┏━━
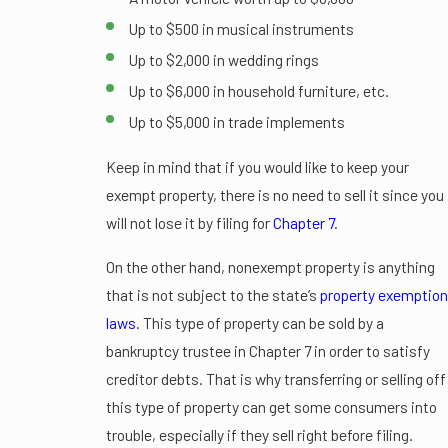
Up to $500 in musical instruments
Up to $2,000 in wedding rings
Up to $6,000 in household furniture, etc.
Up to $5,000 in trade implements
Keep in mind that if you would like to keep your
exempt property, there is no need to sell it since you
will not lose it by filing for
Chapter 7
.
On the other hand, nonexempt property is anything
that is not subject to the state’s
property exemption
laws
. This type of property can be sold by a
bankruptcy trustee in Chapter 7 in order to satisfy
creditor debts. That is why transferring or selling off
this type of property can get some consumers into
trouble, especially if they sell right before filing.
┗━━
◆ **What is being asked**
Give back the material word for word, leaving out its pictures.

◆ **Worked solution**
Up to $500 in musical instruments
Up to $2,000 in wedding rings
Up to $6,000 in household furniture, etc.
Up to $5,000 in trade implements
Keep in mind that if you would like to keep your
exempt property, there is no need to sell it since you
will not lose it by filing for
Chapter 7
.
On the other hand, nonexempt property is anything
that is not subject to the state’s
property exemption
laws
. This type of property can be sold by a
bankruptcy trustee in Chapter 7 in order to satisfy
creditor debts. That is why transferring or selling off
this type of property can get some consumers into
trouble, especially if they sell right before filing.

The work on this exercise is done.